Introduction

Mass spectrometry (ms) is an analytical procedure for proteomics data for studying protein structure and posttranslational modifications. Raw data produced by a mass spectrometer is analyzed in a multistep process that yields a list of identified entities and their quantification. The protocol followed at the Complex Carbohydrate Research Center (CCRC) for protein identification from ms data is typical in proteomics research. This high-throughput process may generate more than 500 data files from a single sample. This analytical procedure was originally conducted manually by transferring data across distributed systems and then invoking software tools. The scientists, who were responsible for keeping track of each result file across multiple projects, often spent frustratingly long hours searching for a previous result or trying to correlate results using handwritten notes. We completely automated this analytical process as a scientific workflow using semantic Web services (Web services annotated with ontological concepts) that were orchestrated using the Taverna workflow engine [http://taverna.sourceforge.net/]. Many prior efforts have automated scientific protocols and workflow automation in itself is not novel; what is new is the support for semantic provenance. To help the scientists manage the large volumes of data using provenance information, as the next step, we developed the ProPreO proteomics provenance ontology (described in the next section). Next we implemented a set of semantic provenance creation services that are plugged in at each intermediate step of the workflow. This infrastructure is called the Semantic Provenance Annotation of Data in protEomics (SPADE).
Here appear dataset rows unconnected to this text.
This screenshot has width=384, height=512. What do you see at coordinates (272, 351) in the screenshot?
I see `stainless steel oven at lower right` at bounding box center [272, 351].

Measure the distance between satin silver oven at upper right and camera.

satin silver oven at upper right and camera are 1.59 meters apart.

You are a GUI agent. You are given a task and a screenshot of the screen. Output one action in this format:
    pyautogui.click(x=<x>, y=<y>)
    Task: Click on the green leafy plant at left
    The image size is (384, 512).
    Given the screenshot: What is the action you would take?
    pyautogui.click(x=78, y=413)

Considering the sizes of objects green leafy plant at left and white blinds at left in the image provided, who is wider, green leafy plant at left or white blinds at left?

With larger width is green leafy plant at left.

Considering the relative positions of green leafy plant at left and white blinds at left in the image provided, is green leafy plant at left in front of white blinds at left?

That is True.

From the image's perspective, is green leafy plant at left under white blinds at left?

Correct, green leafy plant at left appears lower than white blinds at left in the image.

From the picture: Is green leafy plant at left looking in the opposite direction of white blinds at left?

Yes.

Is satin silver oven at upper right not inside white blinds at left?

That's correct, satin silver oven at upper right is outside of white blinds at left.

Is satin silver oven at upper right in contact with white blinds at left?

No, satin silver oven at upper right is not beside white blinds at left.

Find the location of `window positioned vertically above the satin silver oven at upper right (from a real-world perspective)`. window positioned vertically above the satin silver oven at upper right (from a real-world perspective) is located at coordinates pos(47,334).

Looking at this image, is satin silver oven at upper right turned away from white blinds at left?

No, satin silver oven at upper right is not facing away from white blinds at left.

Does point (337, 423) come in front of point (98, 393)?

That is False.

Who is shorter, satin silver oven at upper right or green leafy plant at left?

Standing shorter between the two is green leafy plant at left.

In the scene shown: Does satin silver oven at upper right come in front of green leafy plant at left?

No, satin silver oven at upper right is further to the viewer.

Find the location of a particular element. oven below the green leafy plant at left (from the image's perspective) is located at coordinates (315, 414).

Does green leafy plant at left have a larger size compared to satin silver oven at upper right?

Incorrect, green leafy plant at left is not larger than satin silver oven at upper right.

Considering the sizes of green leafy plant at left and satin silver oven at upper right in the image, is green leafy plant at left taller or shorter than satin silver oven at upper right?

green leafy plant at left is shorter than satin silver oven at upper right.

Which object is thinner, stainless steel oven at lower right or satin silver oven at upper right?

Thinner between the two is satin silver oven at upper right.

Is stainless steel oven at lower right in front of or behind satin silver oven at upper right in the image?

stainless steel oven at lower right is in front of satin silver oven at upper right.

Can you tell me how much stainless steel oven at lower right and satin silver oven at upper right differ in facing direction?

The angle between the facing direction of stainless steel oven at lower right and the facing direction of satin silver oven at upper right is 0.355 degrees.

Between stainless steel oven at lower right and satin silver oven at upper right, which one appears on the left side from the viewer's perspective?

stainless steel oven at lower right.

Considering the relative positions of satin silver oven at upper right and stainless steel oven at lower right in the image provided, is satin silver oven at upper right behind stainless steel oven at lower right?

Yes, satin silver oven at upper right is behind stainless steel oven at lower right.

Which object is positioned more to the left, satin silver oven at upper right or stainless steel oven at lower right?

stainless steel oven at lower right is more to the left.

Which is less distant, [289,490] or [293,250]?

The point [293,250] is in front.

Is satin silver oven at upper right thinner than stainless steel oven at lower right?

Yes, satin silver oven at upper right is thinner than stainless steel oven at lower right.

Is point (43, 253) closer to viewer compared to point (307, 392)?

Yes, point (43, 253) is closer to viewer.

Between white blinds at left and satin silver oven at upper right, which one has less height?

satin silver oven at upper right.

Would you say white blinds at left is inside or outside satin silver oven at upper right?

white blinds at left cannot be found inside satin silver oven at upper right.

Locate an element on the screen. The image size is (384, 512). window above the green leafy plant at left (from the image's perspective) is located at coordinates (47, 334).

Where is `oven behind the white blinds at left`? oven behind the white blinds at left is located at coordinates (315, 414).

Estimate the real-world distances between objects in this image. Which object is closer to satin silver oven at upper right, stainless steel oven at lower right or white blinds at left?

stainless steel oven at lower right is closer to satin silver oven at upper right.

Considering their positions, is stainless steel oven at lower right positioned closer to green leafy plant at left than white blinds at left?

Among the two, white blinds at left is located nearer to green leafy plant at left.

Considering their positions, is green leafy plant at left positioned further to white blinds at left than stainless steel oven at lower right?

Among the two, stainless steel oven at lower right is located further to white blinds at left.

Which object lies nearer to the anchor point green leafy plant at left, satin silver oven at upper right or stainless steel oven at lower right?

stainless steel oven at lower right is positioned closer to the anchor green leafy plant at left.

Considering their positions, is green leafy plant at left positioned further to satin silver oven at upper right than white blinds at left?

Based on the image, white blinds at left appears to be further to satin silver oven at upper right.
  • Entity extraction: Relevant descriptions for the creation of provenance information such as parameter details, project descriptions, and identified biological entities (e.g., protein groups) are extracted either from Web forms filled out by users at the start of the workflow or from data files generated during the sample run. These entities are categorized as instances of ProPreO ontology classes using class membership relations based on a set of heuristic rules. The entity extraction and classification at each step of the workflow results in an aggregated list of ProPreO ontology class instances at the end of the workflow.
  • Assertions of named relationships to link extracted entities: Using the ProPreO ontology schema as reference, named relationships that apply between two entities (categorized as instances of ProPreO classes in the previous step) are asserted. We use Jena to traverse the ontology schema and identify the correct relationship between two entities.